Each line of the records below that contains "Layton" needs to be copied.

══════════════════════════════

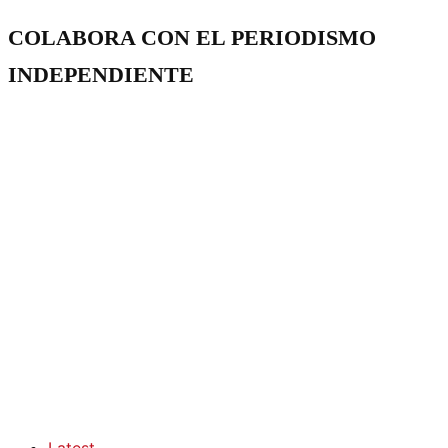
COLABORA CON EL PERIODISMO
INDEPENDIENTE
Latest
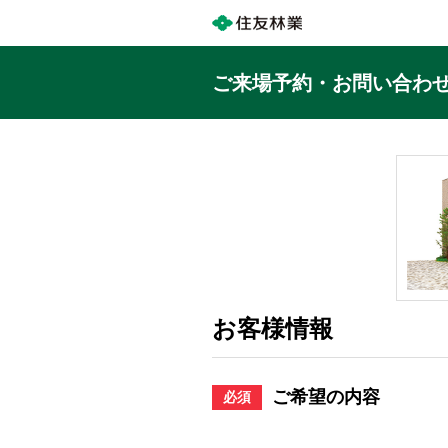
ご来場予約・お問い合わ
お客様情報
ご希望の内容
必須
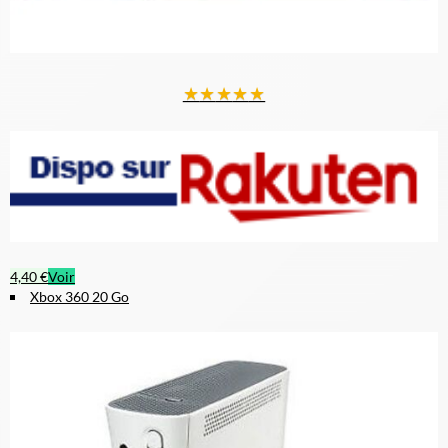
★
★
★
★
★
4,40 €
Voir
Xbox 360 20 Go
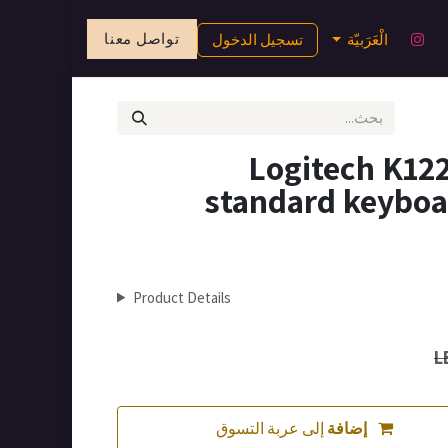
تواصل معنا
الْعَرَبيّة
تسجيل الدخول
Logitech K12
standard keyboar
Product Details
إضافة
إلى عربة التسوق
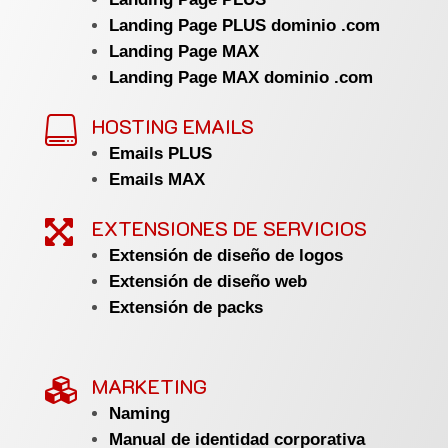
Landing Page PLUS dominio .com
Landing Page MAX
Landing Page MAX dominio .com
HOSTING EMAILS

Emails PLUS
Emails MAX
EXTENSIONES DE SERVICIOS

Extensión de diseño de logos
Extensión de diseño web
Extensión de packs
MARKETING

Naming
Manual de identidad corporativa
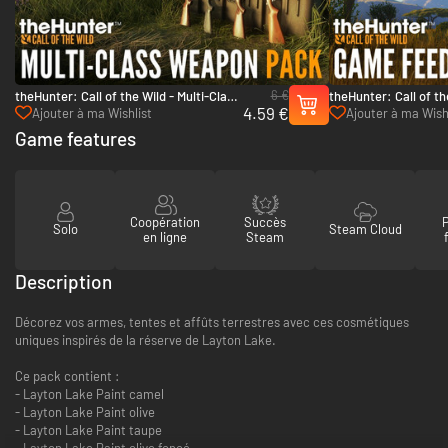
6 €
theHunter: Call of the Wild - Multi-Class
theHunter: Call of t
4.59 €
Weapon Pack - PC (Steam)
Feeder Pack 2 - PC 
Ajouter à ma Wishlist
Ajouter à ma Wish
Game features
Coopération
Succès
Solo
Steam Cloud
en ligne
Steam
Description
Décorez vos armes, tentes et affûts terrestres avec ces cosmétiques
uniques inspirés de la réserve de Layton Lake.
Ce pack contient :
- Layton Lake Paint camel
- Layton Lake Paint olive
- Layton Lake Paint taupe
- Layton Lake Paint olive foncé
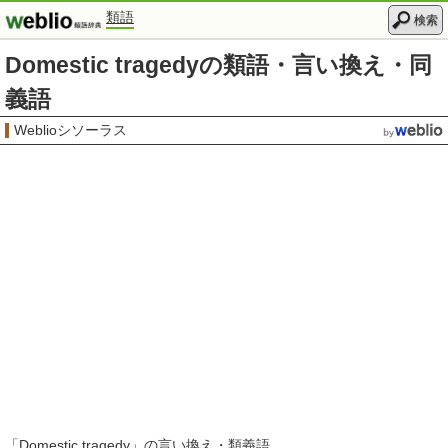
類語
検索
Domestic tragedyの類語・言い換え・同
義語
Weblioシソーラス
「
Domestic tragedy
」の言い換え・類義語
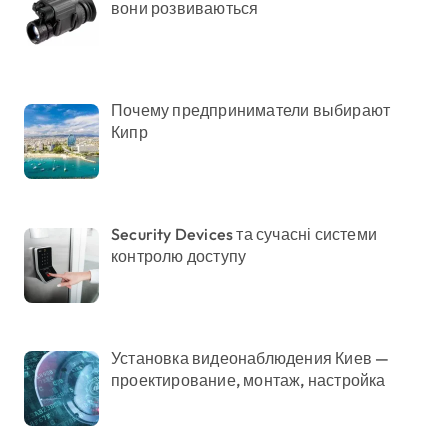
вони розвиваються
Почему предприниматели выбирают
Кипр
Security Devices та сучасні системи
контролю доступу
Установка видеонаблюдения Киев —
проектирование, монтаж, настройка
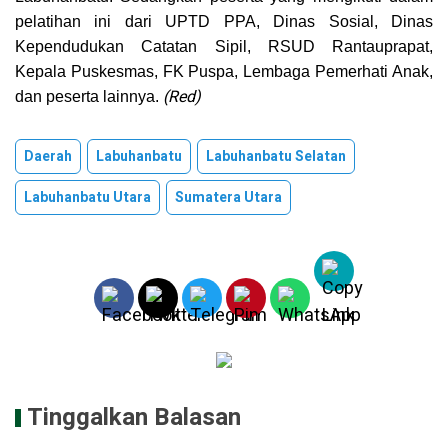
pelatihan ini dari UPTD PPA, Dinas Sosial, Dinas
Kependudukan Catatan Sipil, RSUD Rantauprapat,
Kepala Puskesmas, FK Puspa, Lembaga Pemerhati Anak,
(Red)
dan peserta lainnya.
Daerah
Labuhanbatu
Labuhanbatu Selatan
Labuhanbatu Utara
Sumatera Utara
Tinggalkan Balasan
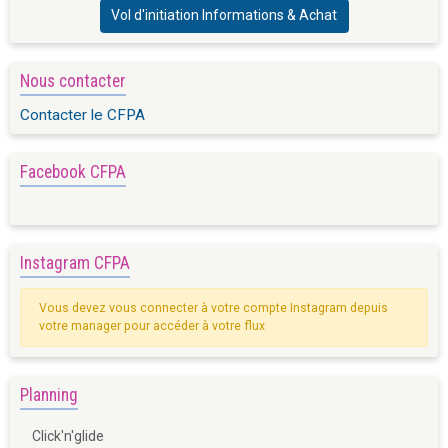
Vol d'initiation Informations & Achat
Nous contacter
Contacter le CFPA
Facebook CFPA
Instagram CFPA
Vous devez vous connecter à votre compte Instagram depuis
votre manager pour accéder à votre flux
Planning
Click'n'glide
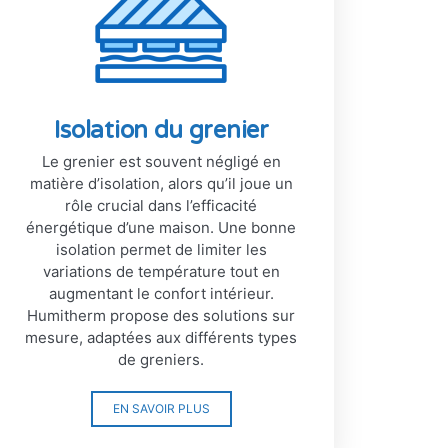
Isolation du grenier
Le grenier est souvent négligé en
matière d’isolation, alors qu’il joue un
rôle crucial dans l’efficacité
énergétique d’une maison. Une bonne
isolation permet de limiter les
variations de température tout en
augmentant le confort intérieur.
Humitherm propose des solutions sur
mesure, adaptées aux différents types
de greniers.
EN SAVOIR PLUS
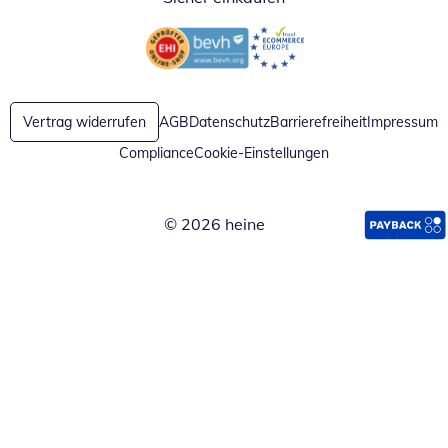
Öffnet in neuem Fenster
Öffnet in neuem Fenster
Vertrag widerrufen
AGB
Datenschutz
Barrierefreiheit
Impressum
Compliance
Cookie-Einstellungen
© 2026 heine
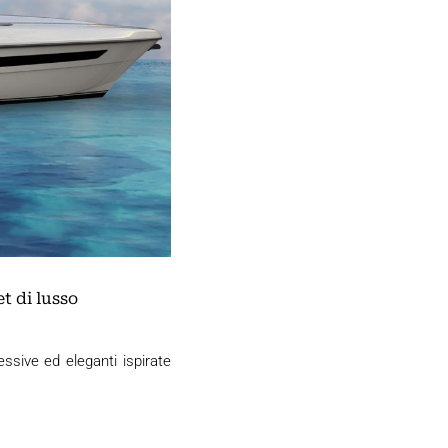
t di lusso
ssive ed eleganti ispirate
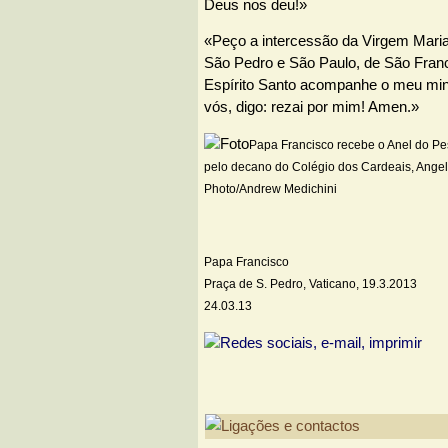
Deus nos deu!»
«Peço a intercessão da Virgem Maria
São Pedro e São Paulo, de São Franc
Espírito Santo acompanhe o meu minis
vós, digo: rezai por mim! Amen.»
Papa Francisco recebe o Anel do Pe
pelo decano do Colégio dos Cardeais, Angel
Photo/Andrew Medichini
Papa Francisco
Praça de S. Pedro, Vaticano, 19.3.2013
24.03.13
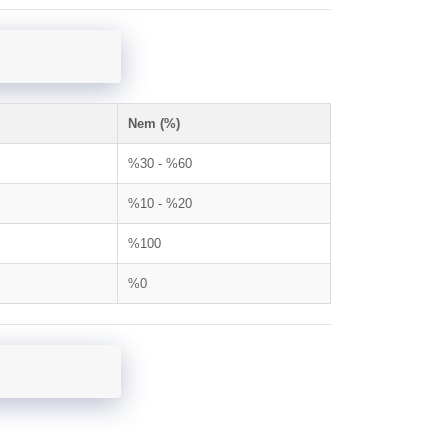
Nem (%)
%30 - %60
%10 - %20
%100
%0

══════════════════════════════

Output for this exercise |
uniques inspirés de la réserve de Layton Lake.
- Layton Lake Paint camel
- Layton Lake Paint olive
- Layton Lake Paint taupe
- Layton Lake Paint olive foncé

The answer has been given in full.